Der Standard

Ein Sündenbock reicht nicht

- Manuel Escher

Merkwürdig ist die Geschichte allemal: Südkoreas vom Volk gewählte Präsidenti­n Park Geun-hye, Tochter des Exdiktator­s, soll unter Einfluss ihrer engen Freundin Choi soon-sil gestanden sein. Diese ist Tochter eines Sektenführ­ers und von niemandem gewählt. Trotzdem bekam sie Einblick in geheime Dokumente – in einem Land, das Zentrum eines der gefährlich­sten geopolitis­chen Konflikthe­rde ist. Glaubt man Vorwürfen, traf sie für Park sogar Entscheidu­ngen – etwa jene, auf Nordkoreas Atomtest mit der Schließung des Industriep­arks Kaesong zu reagieren. Außerdem profitiert­e sie ökonomisch.

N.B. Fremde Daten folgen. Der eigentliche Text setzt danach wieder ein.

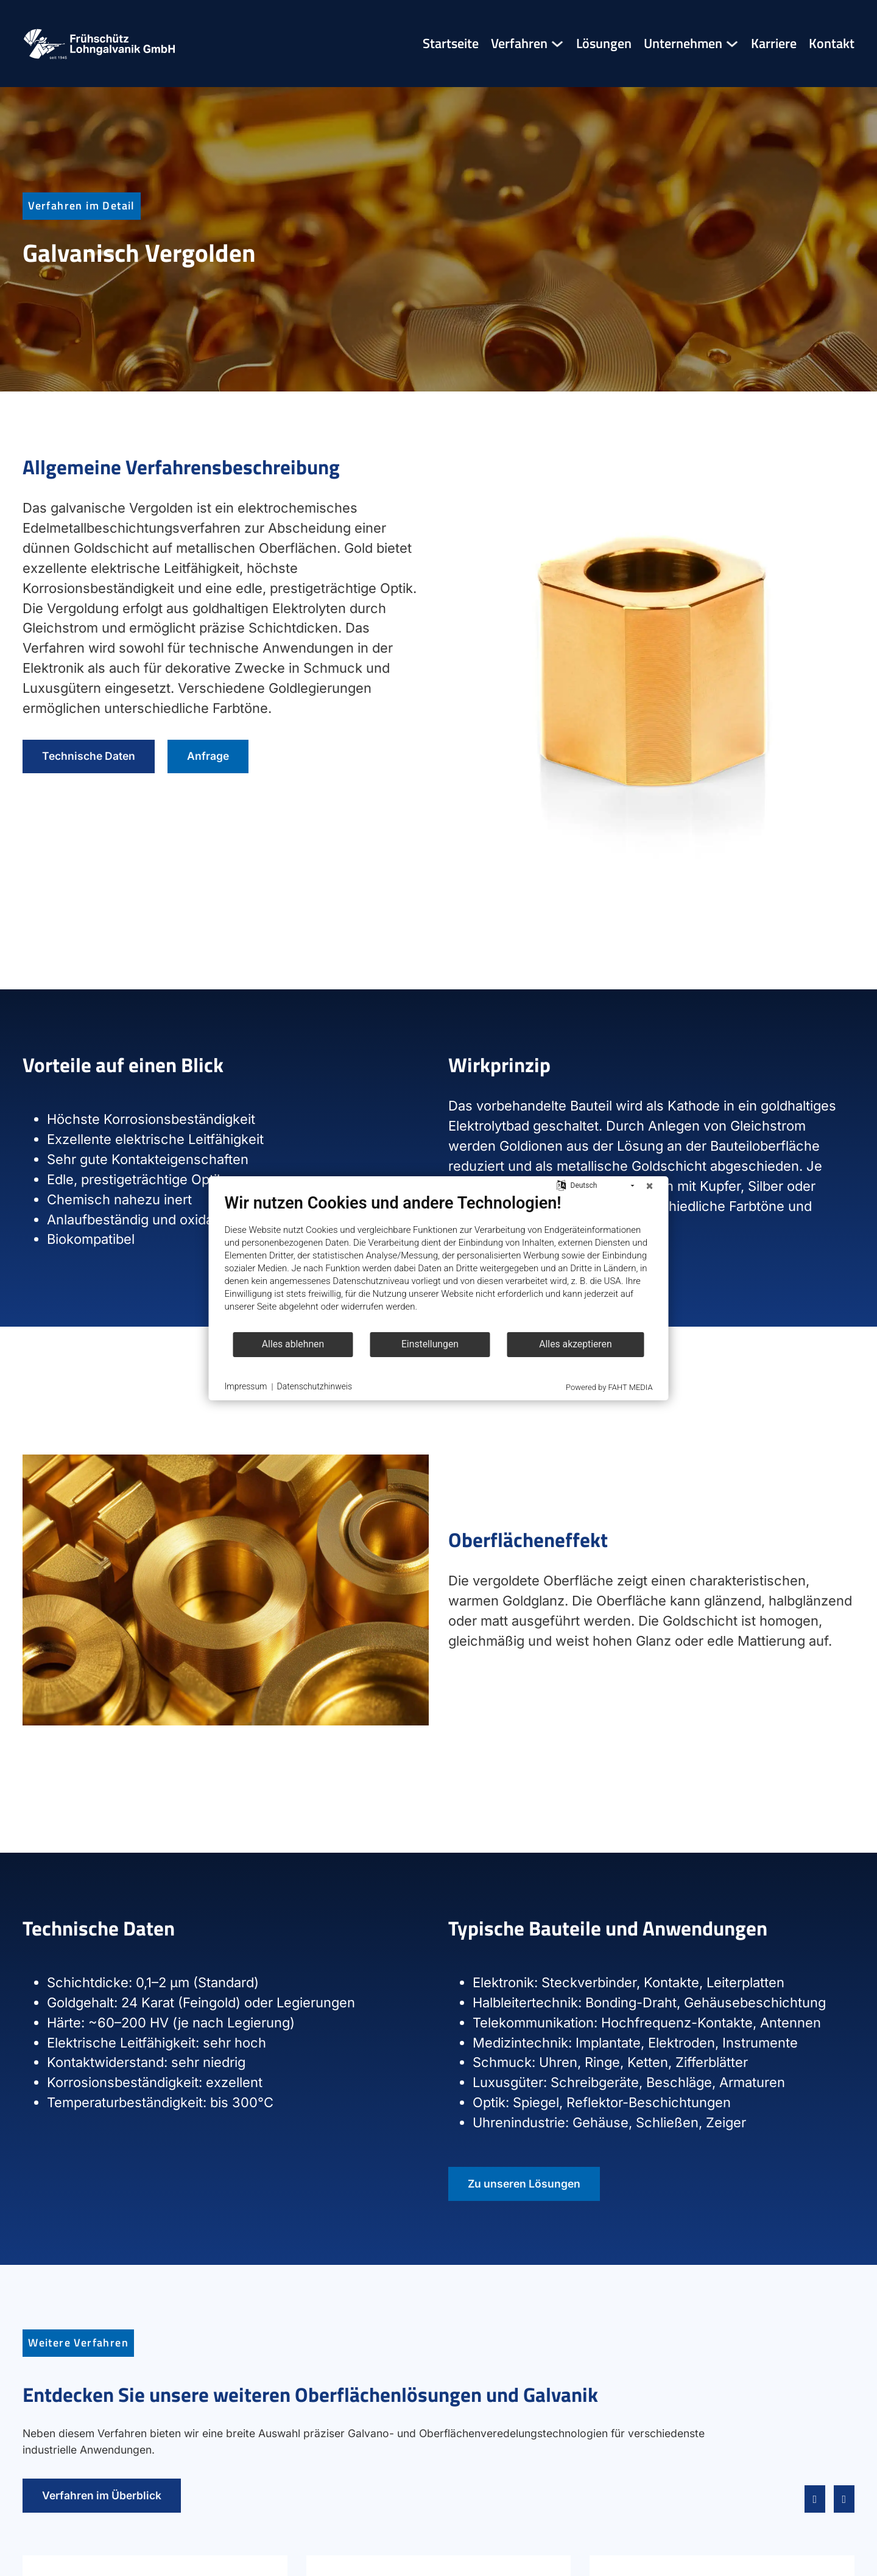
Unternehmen (683, 43)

Das sind schwere Vorwürfe, und sie müssen untersucht werden. Eine große Mehrheit der Abgeordnet­en hält sie für glaubhaft und hat Park daher entmachtet. Ein geordneter Übergang wäre besser gewesen. Aber im Grundsatz ist die Entscheidu­ng realpoliti­sch vernünftig – allein schon, weil Park nur noch von vier Prozent der Koreanerin­nen und Koreaner unterstütz­t wird. So kann man kaum regieren.

Trotzdem machen Südkoreas Politiker es sich leicht, wenn sie nun allein Park zur Schuldigen erklären. Es ist schwer zu glauben, dass die massive Beeinfluss­ung Parks allen, die nun empört sind, erst dann plötzlich auffiel, als Medien im Oktober darüber schrieben. Regierung und Opposition haben bisher gleicherma­ßen vom System profitiert, das es der Präsidenti­n erlaubt, Firmen zu Spenden für eine Freundin zu drängen. Nun müssen sie es reformiere­n.